Air contact polarization is an improved contact technology of oil bath polarization. It eliminates the oil bath medium and directly applies contact high-voltage electric field and heating to the film in the air environment. By optimizing the electrode structure (such as gold-plated flat electrode) and using PID precise temperature control, the risk of air breakdown is reduced, and it is suitable for flexible film materials that are sensitive to insulating oil and easily contaminated. This method is simple to operate, pollution-free, has high sample processing efficiency, and the polarization temperature and electric field parameters are controllable. It is suitable for the development and small-batch preparation of thin and high-cleanliness piezoelectric films. However, compared with the oil bath environment, its high voltage tolerance limit is lower, and the voltage boost rate needs to be strictly controlled to avoid sample defects caused by partial discharge. It is more suitable for thin film materials with high breakdown strength and dense structure.

Corona polarization is a non-contact polarization technology, divided into two categories: positive corona and negative corona. The core principle is to use needle-shaped or linear high-voltage electrodes to generate a non-uniform strong electric field, which ionizes the air to form corona discharge, generates a large number of ions and bombards the film surface driven by the electric field, injects charges and stimulates the directional arrangement of internal dipoles. Positive corona polarization uses positive ions as the main carriers, has moderate ion energy, little damage to the film surface, and shallow charge injection depth. It is suitable for surface polarization, electret film preparation, and flexible polymer films such as PVDF and FEP. Negative corona polarization is dominated by electrons and negative ions, with deeper charge injection, more uniform distribution, and higher polarization efficiency. It can effectively improve the bulk piezoelectric properties of thin films, and is especially suitable for porous piezoelectric films, nanofiber membranes and other loose structural materials.

In summary, the four polarization methods each have their own technical focus: oil bath contact polarization is suitable for dense films with high stability and high degree of polarization; air contact polarization is pollution-free and high-efficiency for clean films; positive and negative corona polarization are non-contact and highly adaptable to cover flexible, porous, and large-area film scenarios.

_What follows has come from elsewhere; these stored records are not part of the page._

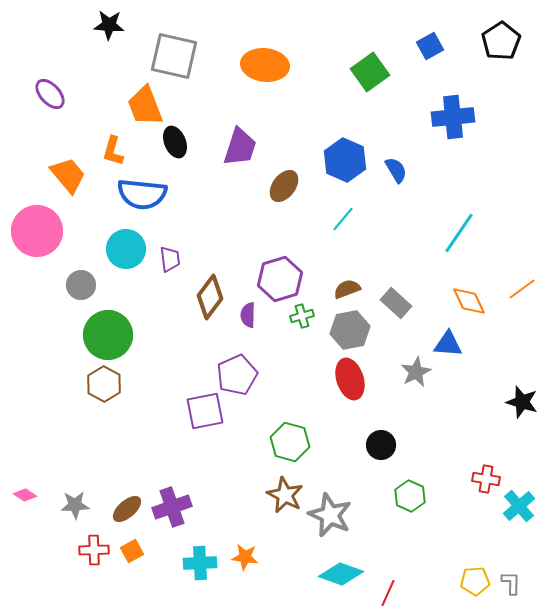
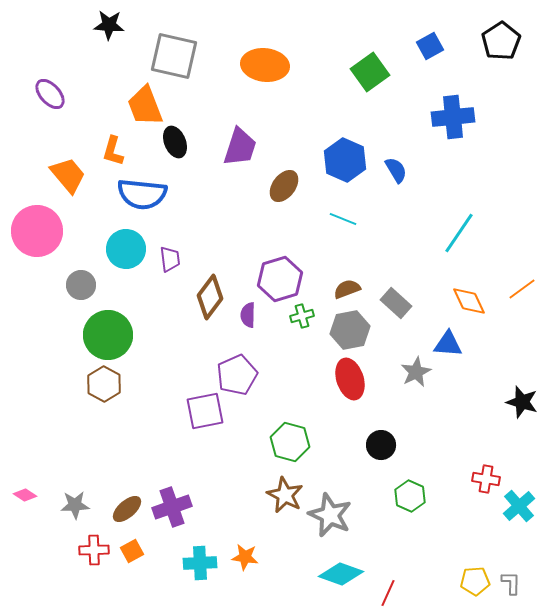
cyan line at (343, 219): rotated 72 degrees clockwise
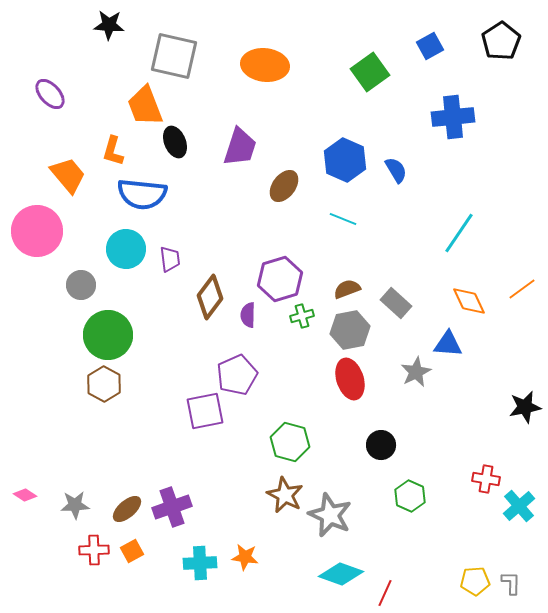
black star at (522, 402): moved 3 px right, 5 px down; rotated 28 degrees counterclockwise
red line at (388, 593): moved 3 px left
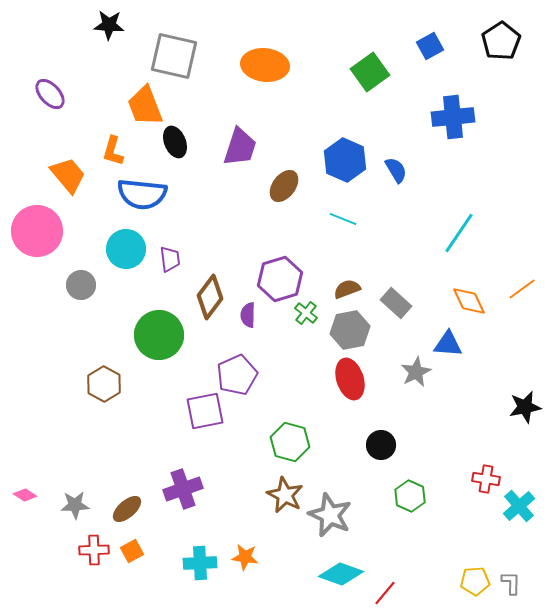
green cross at (302, 316): moved 4 px right, 3 px up; rotated 35 degrees counterclockwise
green circle at (108, 335): moved 51 px right
purple cross at (172, 507): moved 11 px right, 18 px up
red line at (385, 593): rotated 16 degrees clockwise
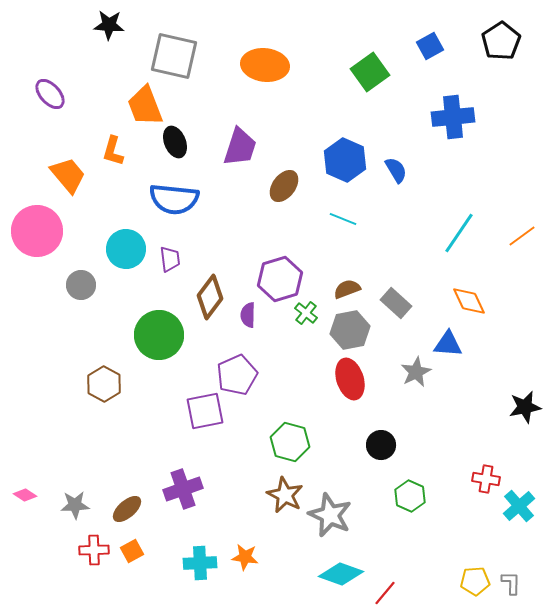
blue semicircle at (142, 194): moved 32 px right, 5 px down
orange line at (522, 289): moved 53 px up
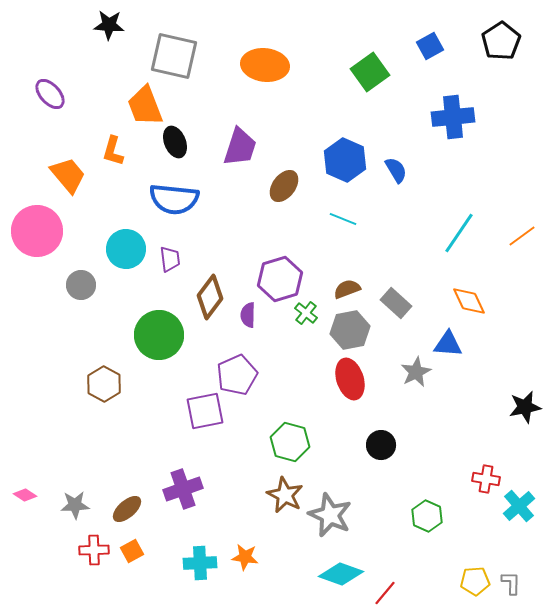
green hexagon at (410, 496): moved 17 px right, 20 px down
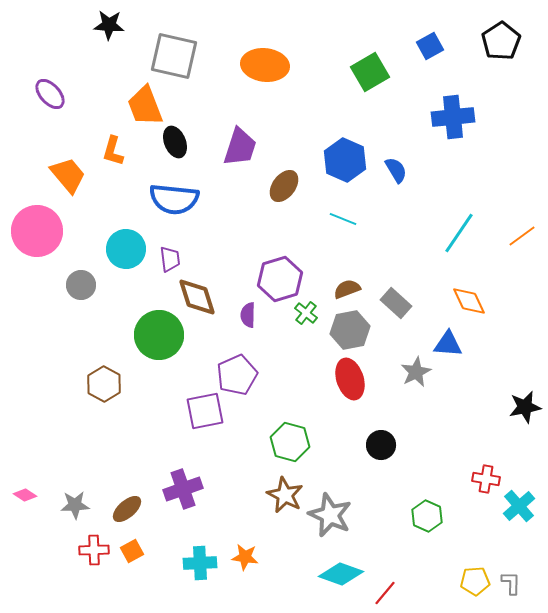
green square at (370, 72): rotated 6 degrees clockwise
brown diamond at (210, 297): moved 13 px left; rotated 54 degrees counterclockwise
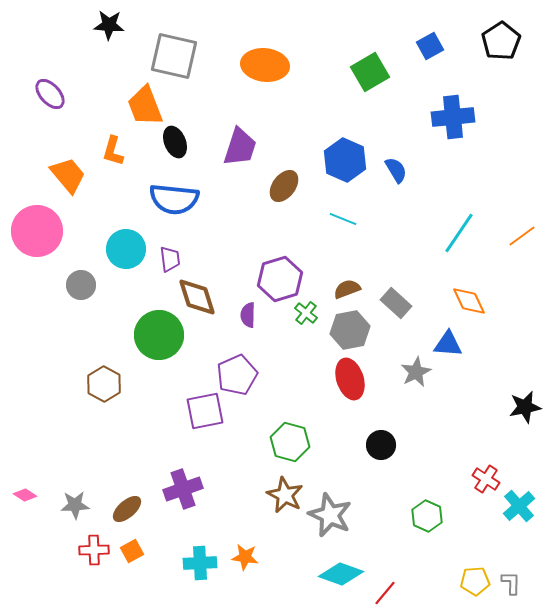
red cross at (486, 479): rotated 24 degrees clockwise
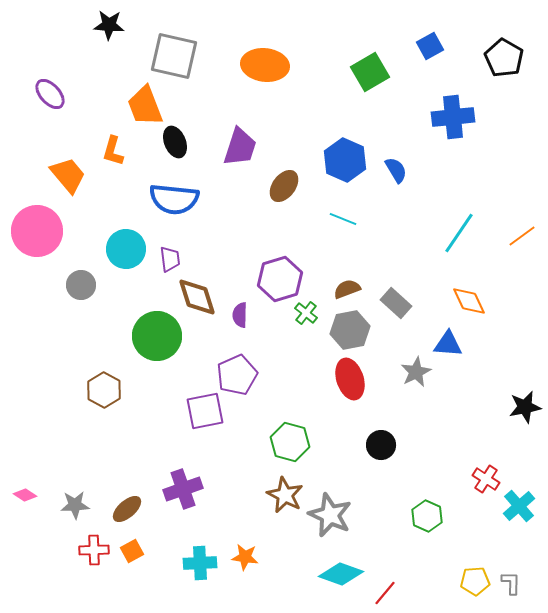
black pentagon at (501, 41): moved 3 px right, 17 px down; rotated 9 degrees counterclockwise
purple semicircle at (248, 315): moved 8 px left
green circle at (159, 335): moved 2 px left, 1 px down
brown hexagon at (104, 384): moved 6 px down
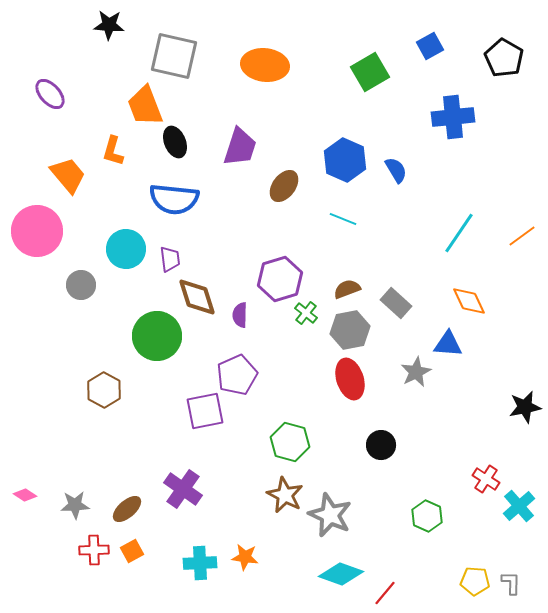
purple cross at (183, 489): rotated 36 degrees counterclockwise
yellow pentagon at (475, 581): rotated 8 degrees clockwise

In practical applications, it is necessary to select the optimal polarization scheme based on the film material characteristics (such as material, density, temperature resistance), performance requirements (piezoelectric coefficient, uniformity) and scene requirements, or combine multiple methods to maximize performance, laying the foundation for the application of piezoelectric films in smart sensing, wearable electronics, micro-energy collection and other fields.